Die Strahlenschutzkommission habe ihre Empfehlungen zur Jodblockade 2002 aktualisiert, berichtete Prof. Christoph Reiners, Mitglied der SSK, in Berlin. Danach sollen alle Personen zwischen null und 45 Jahren die hoch dosierten Jodtabletten einnehmen (null bis zwölf Jahre ab 50 Millisievert; 13 bis 45 Jahre ab 250 Millisievert). Erwachsene über 45 Jahre sollten die Tabletten nicht mehr einnehmen, da die Gefahr, dass eine Schilddrüsenautonomie besteht (heißer Knoten), größer als der Nutzen durch die Blockade eingeschätzt werde, erklärte Reiners.

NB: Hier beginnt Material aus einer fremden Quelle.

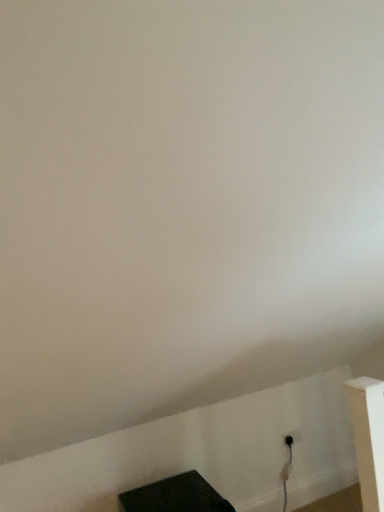 Question: Considering the positions of black matte tv at lower center and black plastic outlet at lower right in the image, is black matte tv at lower center taller or shorter than black plastic outlet at lower right?

Choices:
 (A) short
 (B) tall

Answer: (B)

Question: Which is correct: black matte tv at lower center is inside black plastic outlet at lower right, or outside of it?

Choices:
 (A) outside
 (B) inside

Answer: (A)

Question: From a real-world perspective, is black matte tv at lower center positioned above or below black plastic outlet at lower right?

Choices:
 (A) above
 (B) below

Answer: (B)

Question: Is black plastic outlet at lower right spatially inside black matte tv at lower center, or outside of it?

Choices:
 (A) outside
 (B) inside

Answer: (A)

Question: Is black plastic outlet at lower right to the left or to the right of black matte tv at lower center in the image?

Choices:
 (A) left
 (B) right

Answer: (B)

Question: From a real-world perspective, is black plastic outlet at lower right above or below black matte tv at lower center?

Choices:
 (A) below
 (B) above

Answer: (B)

Question: Considering the positions of black plastic outlet at lower right and black matte tv at lower center in the image, is black plastic outlet at lower right wider or thinner than black matte tv at lower center?

Choices:
 (A) thin
 (B) wide

Answer: (A) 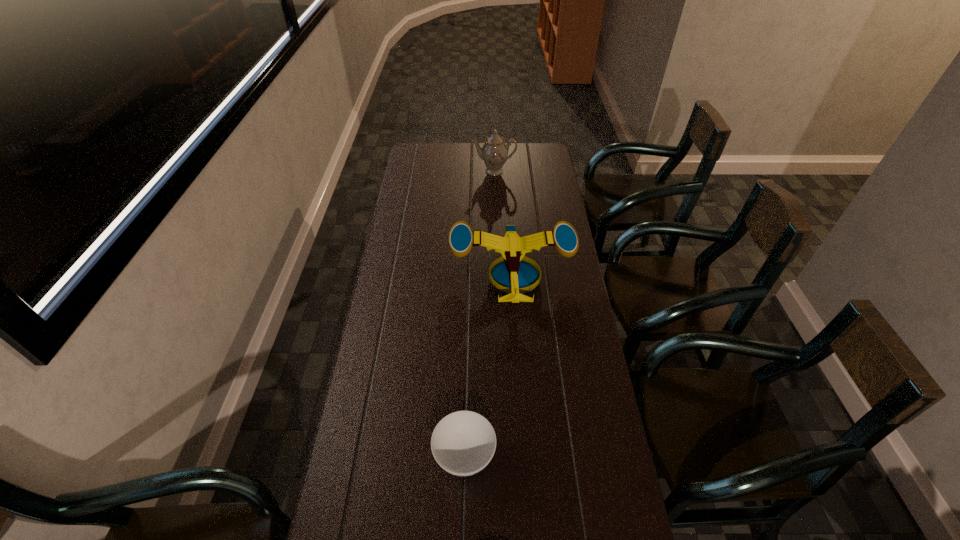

Hintergrund der aktuellen Initiative, die Bevölkerung mit Jodtabletten auszustatten, ist nicht nur die aktualisierte Empfehlung, sondern auch die Entwicklung eines Präparates („Thyroprotect“) durch die Pharmafirma Henning Berlin, die zur Sanofi-Synthelabo-Gruppe gehört. Es ist nicht das einzige Jodpräparat auf dem deutschen Markt, doch nach Angaben des Unternehmens das einzige, das die von der Welt­gesund­heits­organi­sation empfohlene Wirkstoffmenge von 130 mg Kaliumjodid in einer Tablette enthält und damit zum Einsatz nach kerntechnischen Unfällen geeignet ist. Andere Präparate beruhten auf einer anderen Zulassung.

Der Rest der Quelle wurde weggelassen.